SpatialConvolution / Conv2d: different results using Pytorch and torch7 for float tensors

Hi,
I tried to use convolution in Pytorch and torch7 (lua).
Operations with the same tensors (with float type) produce different results.

Python code:

import torch
import torch.nn as nn 

torch.set_default_tensor_type('torch.FloatTensor')

def test_conv():
    layer = nn.Conv2d(64, 64, kernel_size=3, stride=1, padding=1, bias=True)
    layer.weight.data.fill_(2.2)
    layer.bias.data.fill_(1.2)  

    tensor = torch.zeros((1, 64, 256, 256))
    tensor.fill_(1.3)
    # print(tensor)

    result = layer(tensor)
    print("[test_conv] result: shape={ %s }, type='%s'\n" % (result.shape, result.type()) )

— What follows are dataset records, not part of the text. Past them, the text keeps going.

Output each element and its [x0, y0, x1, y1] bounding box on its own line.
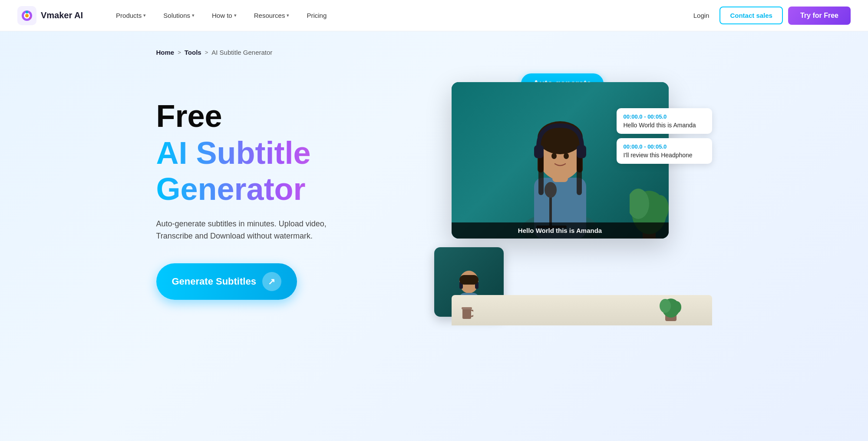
- navbar: Vmaker AI Products ▾ Solutions ▾ How to …: [0, 0, 868, 31]
- logo-text: Vmaker AI: [41, 10, 83, 20]
- plant-pot: [656, 295, 686, 323]
- desk-surface: [452, 295, 712, 325]
- nav-pricing[interactable]: Pricing: [300, 8, 333, 23]
- breadcrumb-current: AI Subtitle Generator: [211, 49, 272, 56]
- subtitle-text-2: I'll review this Headphone: [624, 152, 705, 159]
- svg-point-20: [551, 153, 557, 159]
- hero-section: Free AI Subtitle Generator Auto-generate…: [156, 73, 712, 325]
- contact-sales-button[interactable]: Contact sales: [719, 7, 783, 24]
- nav-solutions[interactable]: Solutions ▾: [156, 8, 201, 23]
- person-silhouette: [499, 91, 621, 239]
- breadcrumb-sep1: >: [178, 49, 181, 56]
- solutions-chevron-icon: ▾: [192, 13, 195, 18]
- subtitle-cards: 00:00.0 - 00:05.0 Hello World this is Am…: [617, 108, 712, 164]
- svg-point-19: [545, 182, 557, 198]
- try-for-free-button[interactable]: Try for Free: [788, 7, 851, 25]
- svg-rect-31: [462, 308, 471, 319]
- products-chevron-icon: ▾: [143, 13, 146, 18]
- nav-links: Products ▾ Solutions ▾ How to ▾ Resource…: [109, 8, 688, 23]
- svg-point-3: [25, 14, 29, 17]
- subtitle-text-1: Hello World this is Amanda: [624, 122, 705, 129]
- resources-chevron-icon: ▾: [287, 13, 289, 18]
- breadcrumb-home[interactable]: Home: [156, 49, 175, 56]
- logo[interactable]: Vmaker AI: [17, 6, 83, 25]
- hero-title-free: Free: [156, 99, 408, 133]
- svg-rect-30: [459, 275, 479, 285]
- hero-description: Auto-generate subtitles in minutes. Uplo…: [156, 218, 408, 243]
- subtitle-card-1: 00:00.0 - 00:05.0 Hello World this is Am…: [617, 108, 712, 134]
- cta-arrow-icon: ↗: [262, 272, 281, 291]
- subtitle-time-1: 00:00.0 - 00:05.0: [624, 113, 705, 120]
- coffee-cup: [460, 304, 473, 321]
- main-content: Home > Tools > AI Subtitle Generator Fre…: [130, 31, 738, 351]
- hero-left: Free AI Subtitle Generator Auto-generate…: [156, 99, 408, 300]
- svg-point-37: [672, 301, 681, 313]
- svg-point-21: [564, 153, 569, 159]
- breadcrumb-sep2: >: [205, 49, 208, 56]
- nav-actions: Login Contact sales Try for Free: [688, 7, 851, 25]
- login-button[interactable]: Login: [688, 8, 715, 23]
- video-subtitle-bar: Hello World this is Amanda: [452, 222, 669, 239]
- nav-products[interactable]: Products ▾: [109, 8, 153, 23]
- svg-rect-15: [534, 145, 544, 158]
- howto-chevron-icon: ▾: [234, 13, 237, 18]
- generate-subtitles-button[interactable]: Generate Subtitles ↗: [156, 263, 297, 300]
- hero-title-gradient: AI Subtitle Generator: [156, 135, 408, 207]
- subtitle-card-2: 00:00.0 - 00:05.0 I'll review this Headp…: [617, 138, 712, 164]
- svg-point-5: [29, 17, 31, 19]
- svg-point-25: [651, 195, 669, 221]
- hero-right: Auto generate: [434, 73, 712, 325]
- subtitle-time-2: 00:00.0 - 00:05.0: [624, 143, 705, 150]
- svg-rect-32: [462, 307, 472, 309]
- svg-point-36: [660, 299, 671, 313]
- breadcrumb: Home > Tools > AI Subtitle Generator: [156, 49, 712, 56]
- logo-icon: [17, 6, 36, 25]
- breadcrumb-tools[interactable]: Tools: [185, 49, 201, 56]
- nav-howto[interactable]: How to ▾: [205, 8, 244, 23]
- nav-resources[interactable]: Resources ▾: [247, 8, 297, 23]
- svg-rect-16: [577, 145, 586, 158]
- svg-point-4: [26, 11, 28, 13]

    result_flatten = result.flatten()

    i = 0
    for n in result_flatten:
        if i >= 30: break
        number = n.item()
        print("[%d] %f" % (i+1, number) )
        i += 1

test_conv()

Result:

 [1] 733.357605
 [2] 1099.435791
 [3] 1099.435791
...
 [30] 1099.435791

Torch7 lua code:

require 'nn'

torch.setdefaulttensortype('torch.FloatTensor')

function test_conv()
    local kernel_size = 3
    local stride = 1
    local padding = 1
    local layer = nn.SpatialConvolutionMM(64, 64, kernel_size, kernel_size, stride, stride, padding, padding)
    layer.weight:fill(2.2) -- fill weigths with 2.2
    layer.bias:fill(1.2)   -- fill weigths with 1.2

    local tensor = torch.Tensor(1, 64, 256, 256)
    tensor:fill(1.3)       -- fill tesnor with 1.3
    -- print(tensor)

    local result = layer(tensor)

    print(string.format("result: shape={ %s }, type='%s'\n", result:size(), result:type()) )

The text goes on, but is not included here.